To increase the efficiency of nonviral vectors, various realms of vector modifications have been investigated. One approach involves specifically altering the structure of the polymers and cationic lipids or addition of other "helper molecules" like polyethylene glycol (Ogris et al., 1999; Wheeler et al., 1999). Alternatively, vectors have been developed to incorporate receptor-specific molecules (Dauty et al., 2002; Maruyama, 2002; Xu et al., 2002; Zuber et al., 2003). In some instances, the targeting molecule is specific for an external receptor, like the incorporation of folate and transferrin molecules into cancer-targeting vectors, because cancer cells tend to have substantially higher numbers of these receptors on their surfaces (Dauty et al., 2002; Maruyama, 2002; Xu et al., 2002; Zuber et al., 2003). These previous studies involving the incorporation of helper molecules have greatly enhanced the efficiency of the vectors by targeting to receptors on the cell surface; however, there are many other possible applications for small-molecule incorporation that have not been explored.

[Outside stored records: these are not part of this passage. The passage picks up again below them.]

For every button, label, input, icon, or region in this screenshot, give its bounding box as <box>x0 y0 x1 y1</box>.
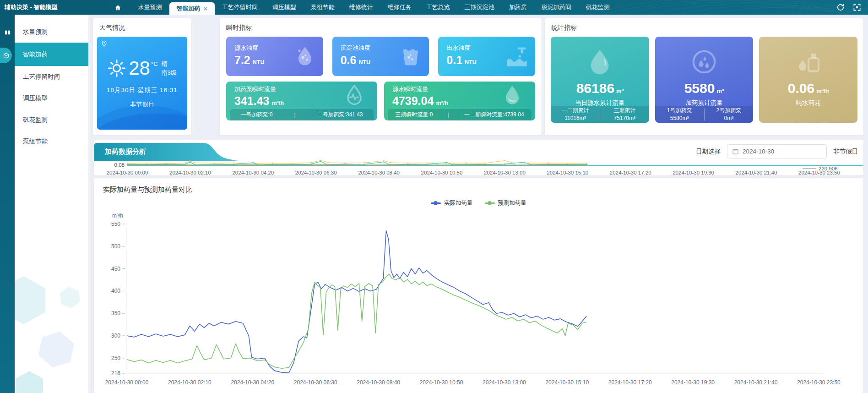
series-line[interactable] <box>127 274 586 368</box>
chart-title: 实际加药量与预测加药量对比 <box>94 178 863 194</box>
main-chart-svg[interactable]: m³/h2162503003504004505005502024-10-30 0… <box>97 212 857 391</box>
stat-tile: 86186m³当日源水累计流量一二期累计11016m³三期累计75170m³ <box>551 37 649 123</box>
tab[interactable]: 维修任务 <box>380 0 419 15</box>
legend-marker <box>485 202 495 204</box>
tab-label: 维修任务 <box>388 3 412 11</box>
series-line[interactable] <box>127 231 586 373</box>
refresh-button[interactable] <box>836 3 845 12</box>
tab-label: 调压模型 <box>272 3 296 11</box>
tile-value: 0.6 <box>341 54 357 67</box>
metric-tile: 源水浊度7.2NTU <box>226 37 323 76</box>
tab[interactable]: 水量预测 <box>131 0 169 15</box>
stat-unit: m³ <box>716 87 724 94</box>
tile-value-row: 0.1NTU <box>446 54 476 67</box>
sidebar-item[interactable]: 泵组节能 <box>15 131 88 152</box>
tab[interactable]: 工艺总览 <box>419 0 457 15</box>
mini-series-point <box>344 163 345 164</box>
tab-label: 矾花监测 <box>586 3 610 11</box>
x-tick-label: 2024-10-30 21:40 <box>734 379 778 386</box>
tab[interactable]: 维修统计 <box>342 0 380 15</box>
y-tick-label: 300 <box>111 333 120 339</box>
mini-series-point <box>383 160 384 161</box>
tab[interactable]: 工艺停留时间 <box>215 0 265 15</box>
bottle-drop-icon <box>794 48 823 76</box>
metric-tile: 沉淀池浊度0.6NTU <box>332 37 429 76</box>
droplet-dots-icon <box>293 44 317 68</box>
legend-marker-dot <box>488 201 492 205</box>
mini-series-point <box>185 163 186 164</box>
tab-label: 水量预测 <box>138 3 162 11</box>
legend-item[interactable]: 预测加药量 <box>485 199 527 207</box>
home-icon <box>114 4 121 11</box>
sidebar-item[interactable]: 智能加药 <box>15 43 88 66</box>
footer-item: 三期瞬时流量:0 <box>395 111 433 119</box>
location-pin-icon <box>101 40 108 47</box>
mini-series-point <box>282 164 282 165</box>
hexagon-decoration <box>16 371 43 393</box>
footer-divider: | <box>448 112 449 118</box>
sidebar-item[interactable]: 工艺停留时间 <box>15 66 88 87</box>
sidebar-item[interactable]: 调压模型 <box>15 87 88 109</box>
tab-label: 加药房 <box>509 3 527 11</box>
footer-value: 0m³ <box>705 115 754 122</box>
y-axis-unit: m³/h <box>112 213 123 219</box>
footer-item: 一二期累计11016m³ <box>551 107 600 121</box>
tab-label: 维修统计 <box>349 3 373 11</box>
cup-icon <box>399 44 423 68</box>
tile-label: 加药泵瞬时流量 <box>234 85 276 93</box>
x-tick-label: 2024-10-30 08:40 <box>357 379 400 386</box>
mini-series-point <box>327 162 328 163</box>
chart-legend: 实际加药量预测加药量 <box>94 199 863 207</box>
mini-series-point <box>383 161 384 162</box>
waterdrop-icon <box>586 48 614 76</box>
tab[interactable]: 三期沉淀池 <box>457 0 502 15</box>
analysis-band: 加药数据分析 日期选择 非节假日 0.08220.9062024-10-30 0… <box>94 140 863 175</box>
home-button[interactable] <box>112 0 125 15</box>
stat-tile-footer: 一二期累计11016m³三期累计75170m³ <box>551 106 649 123</box>
tile-value: 7.2 <box>234 54 250 67</box>
tab[interactable]: 加药房 <box>502 0 534 15</box>
mini-series-point <box>190 160 190 161</box>
topbar-actions <box>836 3 862 12</box>
date-picker[interactable] <box>727 144 827 158</box>
tab[interactable]: 泵组节能 <box>304 0 342 15</box>
tab[interactable]: 调压模型 <box>265 0 304 15</box>
flow-metric-tile: 加药泵瞬时流量341.43m³/h一号加药泵:0|二号加药泵:341.43 <box>226 82 377 120</box>
date-input[interactable] <box>743 148 811 155</box>
tile-label: 源水瞬时流量 <box>392 85 428 93</box>
mini-series-point <box>359 164 360 165</box>
mini-series-point <box>504 160 505 161</box>
weather-panel: 28 °C 晴 南3级 10月30日 星期三 16:31 非节假日 <box>97 37 187 130</box>
mini-series-point <box>586 164 587 165</box>
statistics-card: 统计指标 86186m³当日源水累计流量一二期累计11016m³三期累计7517… <box>545 18 863 135</box>
rail-book-button[interactable] <box>0 25 15 40</box>
tile-value: 341.43 <box>234 94 269 108</box>
tab[interactable]: 智能加药× <box>169 2 215 15</box>
fullscreen-button[interactable] <box>852 3 862 12</box>
close-icon[interactable]: × <box>204 5 207 12</box>
mini-min-label: 0.08 <box>114 162 125 168</box>
mini-series-line[interactable] <box>127 160 587 164</box>
mini-x-tick-label: 2024-10-30 13:00 <box>484 170 526 175</box>
sidebar-item[interactable]: 矾花监测 <box>15 109 88 131</box>
tab-label: 泵组节能 <box>311 3 335 11</box>
stat-tile: 5580m³加药累计流量1号加药泵5580m³2号加药泵0m³ <box>655 37 754 123</box>
legend-item[interactable]: 实际加药量 <box>431 199 473 207</box>
tab[interactable]: 矾花监测 <box>579 0 617 15</box>
flow-tiles: 加药泵瞬时流量341.43m³/h一号加药泵:0|二号加药泵:341.43源水瞬… <box>226 82 535 120</box>
mini-chart-svg[interactable]: 0.08220.9062024-10-30 00:002024-10-30 02… <box>94 160 863 175</box>
sidebar-items: 水量预测智能加药工艺停留时间调压模型矾花监测泵组节能 <box>15 15 88 152</box>
stat-value: 5580 <box>684 81 715 96</box>
mini-series-point <box>272 164 273 164</box>
rail-model-button[interactable] <box>0 48 12 63</box>
x-tick-label: 2024-10-30 10:50 <box>420 379 463 386</box>
tab-label: 脱泥加药间 <box>542 3 571 11</box>
calendar-icon <box>732 148 739 155</box>
weather-holiday: 非节假日 <box>97 100 187 109</box>
tab[interactable]: 脱泥加药间 <box>534 0 579 15</box>
comparison-chart-card: 实际加药量与预测加药量对比 实际加药量预测加药量 m³/h21625030035… <box>94 178 863 393</box>
mini-series-point <box>204 164 205 165</box>
cube-icon <box>3 52 10 59</box>
footer-value: 11016m³ <box>551 115 600 122</box>
sidebar-item[interactable]: 水量预测 <box>15 21 88 43</box>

Significant advances in cell signaling have recently revealed a large number of previously unknown nuclear localization sequences (i.e., specific protein sequences that allow passage through the nuclear pore complex) (Nagy and Schwabe, 2004). Nuclear receptors belong to an evolutionary ancient superfamily, which function as ligand-activated transcription factors to assist in regulating processes such as cell growth and differentiation, inflammatory responses, and metabolism. Many studies have shown that small molecules (e.g., retinoids, steroid hormones, fatty acids, cholesterol metabolites) are involved in the regulation of numerous physiological processes, often by binding to small molecules to regulate the activity of proteins (Escriou et al., 2003; Schulman and Heyman, 2004). The ability to vary nuclear receptor-dependent gene expression with small molecules has made nuclear receptors a favored target for gene and drug delivery systems (Hebert, 2003). The additions of these sequences into nonviral vectors are expected to greatly improve gene activity by increasing the internal targeting of the therapeutic gene.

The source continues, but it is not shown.